Katip çelebi, bu seferler sırasında uğradıkları veya zaptettikleri Gülanber Kalesi, Hasanabad, Hemedan, Bisütun gibi şehir ve menziller hakkındaki gözlemlerini Cihannüma ve Fezleke adlı eserlerinde anlattı.
Ayrıca bizzat bulunduğu Bağdat'ın kuşatılması ve savaşın safhalarını oldukça canlı bir şekilde tasvir eden Katip Çelebi, daha sonra İstanbul'a dönerek, yine Kadızade'nin derslerine devam etti.
Tabanıyassı Mehmed Paşa'nın kumandasındaki ordu ile 1633-34'te tekrar Şark seferine giden Katip Çelebi, ordunun Halep'e çekilmesinden istifade ederek, hacca gitti.
Kazancını kitaplara harcadı
Katip Çelebi, 1635'te Sultan 4. Murad'ın Revan seferine katıldı.
Bu sefere ait gözlemlerini oldukça geniş biçimde anlatan Katip Çelebi, daha sonraki hayatını tamamen ilmi çalışmalara adadı. Kendi ifadesiyle küçük cihattan büyük cihada döndü.
Kendisine kalan küçük bir mirası kitaplara yatıran Katip Çelebi, ertesi yıl zengin bir akrabasının ölümü üzerine kendisine düşen oldukça büyük bir mirasın önemli bir bölümünü yine kitaplara verdi.
Geri kalanla da Fatih'te bulunan evini tamir ettirdi ve aynı tarihte evlendi.
Kendisini tamamen ilim ve eserlerine verdiği için 4. Murad'ın Bağdat seferine katılayan Katip Çelebi, bu dönemde on yıl kadar geceli gündüzlü ilimle uğraştı.

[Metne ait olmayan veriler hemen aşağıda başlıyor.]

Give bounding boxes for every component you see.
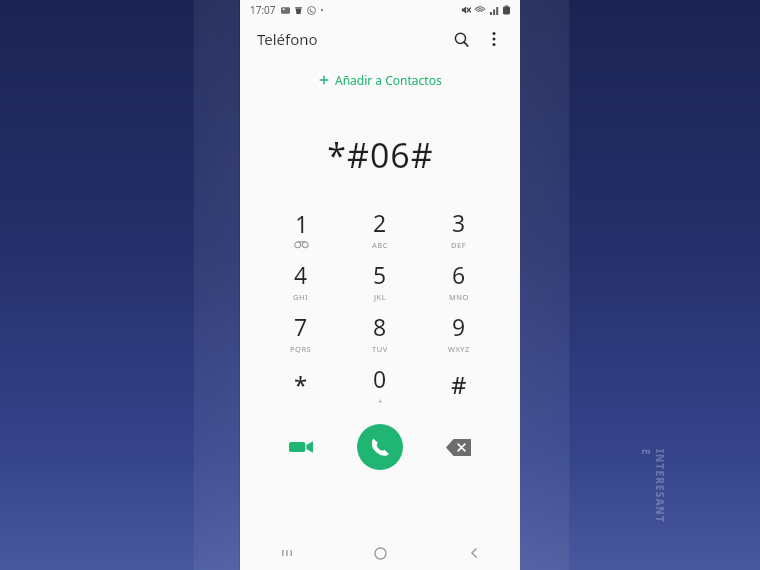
button[interactable]: 4 <box>262 254 340 306</box>
button[interactable]: Backspace <box>419 416 498 478</box>
staticText: 6 <box>452 259 466 290</box>
button[interactable]: More options <box>479 24 509 54</box>
staticText: 7 <box>294 311 308 342</box>
staticText: MNO <box>449 292 469 302</box>
button[interactable]: Home <box>334 536 427 570</box>
button[interactable]: # <box>419 358 498 410</box>
staticText: 17:07 <box>250 3 276 17</box>
staticText: JKL <box>374 292 387 302</box>
button[interactable]: 5 <box>340 254 419 306</box>
button[interactable]: 6 <box>419 254 498 306</box>
staticText: 2 <box>373 207 387 238</box>
button[interactable]: Back <box>427 536 520 570</box>
button[interactable]: 2 <box>340 202 419 254</box>
button[interactable]: Añadir a Contactos <box>310 68 450 92</box>
staticText: WXYZ <box>448 344 470 354</box>
staticText: ABC <box>372 240 388 250</box>
staticText: GHI <box>293 292 309 302</box>
staticText: 0 <box>373 363 387 394</box>
staticText: 1 <box>295 208 309 239</box>
button[interactable]: 0 <box>340 358 419 410</box>
button[interactable]: Search <box>446 24 476 54</box>
staticText: 8 <box>373 311 387 342</box>
staticText: INTERESANTE <box>639 449 667 523</box>
staticText: *#06# <box>327 132 434 178</box>
staticText: PQRS <box>290 344 312 354</box>
staticText: Añadir a Contactos <box>335 72 442 88</box>
button[interactable]: Video call <box>262 416 340 478</box>
button[interactable]: 9 <box>419 306 498 358</box>
staticText: DEF <box>451 240 467 250</box>
button[interactable]: 1 <box>262 202 340 254</box>
staticText: 5 <box>373 259 387 290</box>
staticText: # <box>451 368 467 401</box>
button[interactable]: 7 <box>262 306 340 358</box>
staticText: TUV <box>372 344 388 354</box>
button[interactable]: 3 <box>419 202 498 254</box>
staticText: + <box>378 396 383 406</box>
staticText: 4 <box>294 259 308 290</box>
button[interactable]: Recents <box>240 536 334 570</box>
staticText: 9 <box>452 311 466 342</box>
button[interactable]: 8 <box>340 306 419 358</box>
button[interactable]: Call <box>357 424 403 470</box>
staticText: 3 <box>452 207 466 238</box>
staticText: Teléfono <box>257 29 318 49</box>
staticText: * <box>294 368 308 401</box>
button[interactable]: * <box>262 358 340 410</box>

Bazen kendini tamamen bir kitaba verip, her şeyi unutan Katip Çelebi, 1645 Girit Seferi münasebetiyle harita yapımıyla da ilgilendi.
Bu sıralarda Mukabele Başhalifesi'yle kadro meselesi yüzünden tartışınca memuriyetten ayrılan Katip Çelebi, Müslüman olan Fransız asıllı Mehmed İhlasi'nin yardımıyla bazı Latince eserleri de Türkçeye çevirdi.
Sağlık durumu kötüleşen Katip Çelebi, hastalığı sırasında tedavi yollarını öğrenmek amacıyla bir yandan tıp kitaplarını okurken bir yandan da manevi çareler aramak için havas kitaplarını inceledi.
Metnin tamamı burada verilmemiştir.